Our multicentre orthopaedic study group is conducting this study to compare two standard, but different treatments for periprosthetic distal femur fractures. One treatment consists of open surgery and the placement of a plate and screws along the side of the femur. The other consists of implanting an intramedullary nail in the femur.
The goal of this study is to directly compare the two treatments to see if one treatment results in better patient outcomes than the other.
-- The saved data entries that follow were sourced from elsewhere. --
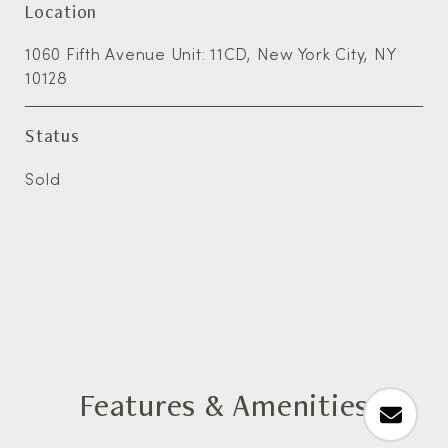
Location
1060 Fifth Avenue Unit: 11CD, New York City, NY
10128
Status
Sold
Features & Amenities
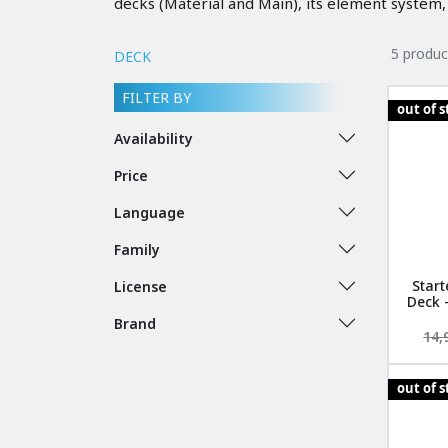
decks (Material and Main), its element system, 
5 produc
DECK
FILTER BY
out of 
Availability
Price
Language
Family
Start
License
Deck 
Brand
14,
out of 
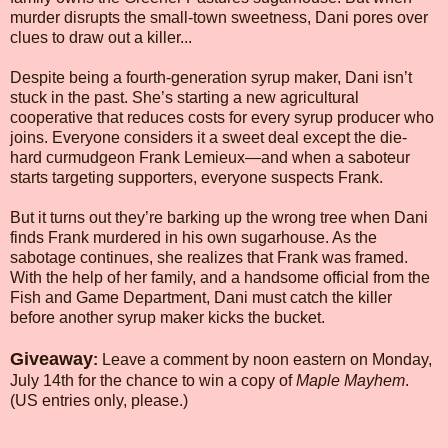
murder disrupts the small-town sweetness, Dani pores over
clues to draw out a killer...
Despite being a fourth-generation syrup maker, Dani isn’t
stuck in the past. She’s starting a new agricultural
cooperative that reduces costs for every syrup producer who
joins. Everyone considers it a sweet deal except the die-
hard curmudgeon Frank Lemieux—and when a saboteur
starts targeting supporters, everyone suspects Frank.
But it turns out they’re barking up the wrong tree when Dani
finds Frank murdered in his own sugarhouse. As the
sabotage continues, she realizes that Frank was framed.
With the help of her family, and a handsome official from the
Fish and Game Department, Dani must catch the killer
before another syrup maker kicks the bucket.
Giveaway
:
Leave a comment by noon eastern on Monday,
July 14th for the chance to win a copy of
Maple Mayhem
.
(US entries only, please.)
|Condition or disease||Intervention/treatment||Phase|
|Periprosthetic Fractures Distal Femur Fractures||Procedure: Locked Compression Plating Procedure: Retrograde Intramedullary Nailing (RIMN)||Not Applicable|
|Study Type :||Interventional (Clinical Trial)|
|Estimated Enrollment :||94 participants|
|Intervention Model:||Parallel Assignment|
|Masking:||Single (Outcomes Assessor)|
|Official Title:||Treatment of Periprosthetic Distal Femur Fractures: A Randomized Controlled Trial of Locking Plate Osteosynthesis Versus Retrograde Nailing|
|Study Start Date :||May 2014|
|Estimated Primary Completion Date :||January 2022|
|Estimated Study Completion Date :||January 2022|
Experimental: Locked Compression Plating
A direct lateral approach to the distal femur will be employed utilizing minimally invasive and indirect reduction techniques. After fracture reduction is achieved with the use of intra-operative fluoroscopy, a locking plate will be provisionally implanted. Following confirmation of placement, definitive fixation will follow with multiple locking screws in the distal fragment and bicortical screw fixation proximally. A standard layered closure will follow
Procedure: Locked Compression Plating
Experimental: Retrograde Intramedullary Nailing (RIMN)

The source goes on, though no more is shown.